I’m not a huge chicken teriyaki fan, but I do like the combo of fresh vegetables and umami’ed up chicken in this one. Plus, it’s quick – you can make it on a weeknight.
2lbs boneless, skinless chicken thighs, cut into 1″ pieces
2T veg oil (not olive oil)
0.25c tamari (aka gluten-free soy sauce – use soy sauce if you’re not GF)
1T finely grated ginger
0.5t ground black pepper
3c cooked white rice
3 scallions, sliced thinly on the diagonal
3″ piece of cucumber cut into matchsticks
4t roasted sesame seeds
- Whisk 2T sake and cornstarch. Add chicken, toss to coat. Heat 1T oil in a 12″ skillet until shimmering. Add half of the chicken in a single layer and cooking without stirring until browned, about 3 minutes. Flip chicken, cook another 2 minutes. Transfer to bowl, repeat with remaining chicken.
- Return skillet to medium heat, add mirin, tamari, remaining 2T sake, and ginger. Bring to simmer and cook, stirring and scraping up brown bits until spoon drawn through leaves trail, about 5 minutes.

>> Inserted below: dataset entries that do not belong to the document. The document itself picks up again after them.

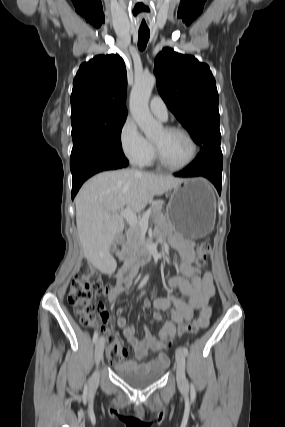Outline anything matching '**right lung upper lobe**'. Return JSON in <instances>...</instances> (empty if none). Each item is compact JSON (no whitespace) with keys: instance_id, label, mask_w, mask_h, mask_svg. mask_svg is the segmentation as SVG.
Here are the masks:
<instances>
[{"instance_id":"cb5924a9","label":"right lung upper lobe","mask_w":285,"mask_h":427,"mask_svg":"<svg viewBox=\"0 0 285 427\" xmlns=\"http://www.w3.org/2000/svg\"><path fill=\"white\" fill-rule=\"evenodd\" d=\"M127 76L123 59L98 55L81 64L73 81L71 117L95 113L127 115Z\"/></svg>"}]
</instances>
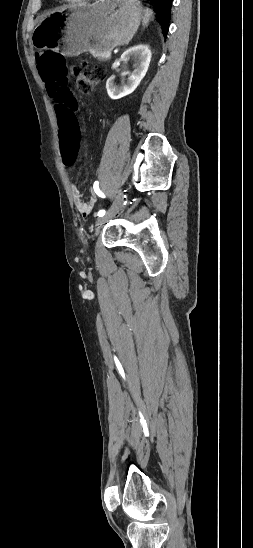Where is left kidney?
Masks as SVG:
<instances>
[{
    "mask_svg": "<svg viewBox=\"0 0 253 548\" xmlns=\"http://www.w3.org/2000/svg\"><path fill=\"white\" fill-rule=\"evenodd\" d=\"M152 53L148 45L140 44L125 51L120 60L128 61L130 58L136 60L135 70L128 77L126 83L116 85L115 78L109 77L106 81V89L109 97L113 100L120 99L131 94L140 84L147 73Z\"/></svg>",
    "mask_w": 253,
    "mask_h": 548,
    "instance_id": "5707ae66",
    "label": "left kidney"
}]
</instances>
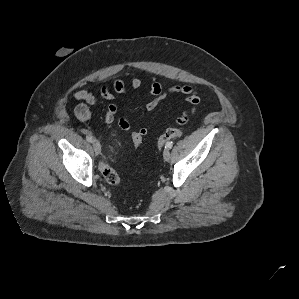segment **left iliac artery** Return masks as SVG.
I'll return each instance as SVG.
<instances>
[{
	"label": "left iliac artery",
	"mask_w": 299,
	"mask_h": 299,
	"mask_svg": "<svg viewBox=\"0 0 299 299\" xmlns=\"http://www.w3.org/2000/svg\"><path fill=\"white\" fill-rule=\"evenodd\" d=\"M173 146L172 142H167L165 148L171 149Z\"/></svg>",
	"instance_id": "1"
}]
</instances>
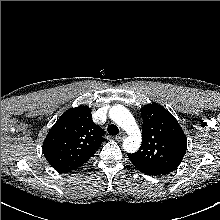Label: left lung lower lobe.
Here are the masks:
<instances>
[{"label":"left lung lower lobe","instance_id":"0a47b994","mask_svg":"<svg viewBox=\"0 0 220 220\" xmlns=\"http://www.w3.org/2000/svg\"><path fill=\"white\" fill-rule=\"evenodd\" d=\"M129 157V160L132 162V164H134V166L136 168H138L141 172L149 175V176H158V175H162L160 174L158 171H155L154 169L150 168L149 166H147L146 164L140 162V161H137L135 160L134 158Z\"/></svg>","mask_w":220,"mask_h":220}]
</instances>
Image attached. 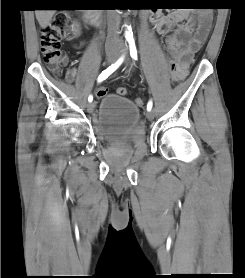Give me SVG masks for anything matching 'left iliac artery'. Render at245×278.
I'll use <instances>...</instances> for the list:
<instances>
[{"mask_svg": "<svg viewBox=\"0 0 245 278\" xmlns=\"http://www.w3.org/2000/svg\"><path fill=\"white\" fill-rule=\"evenodd\" d=\"M128 42L130 45V55L134 60H137V50H136V46L134 43V39L132 37H128ZM153 106L152 101L150 100L147 104V110H151Z\"/></svg>", "mask_w": 245, "mask_h": 278, "instance_id": "obj_1", "label": "left iliac artery"}]
</instances>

- Return chicken and any accumulated juices to pan. Add pepper and cook, stirring until chicken is glazed, about 4 minutes. Season with additional tamari to taste. Divide rice amongst 4 bowls. Spoon chicken over rice, top with cucumber, scallions, and sesame seeds.
Recipe from Milk Street’s Tuesday Nights cookbook. It’s worth your while to pick this one up. Trust me.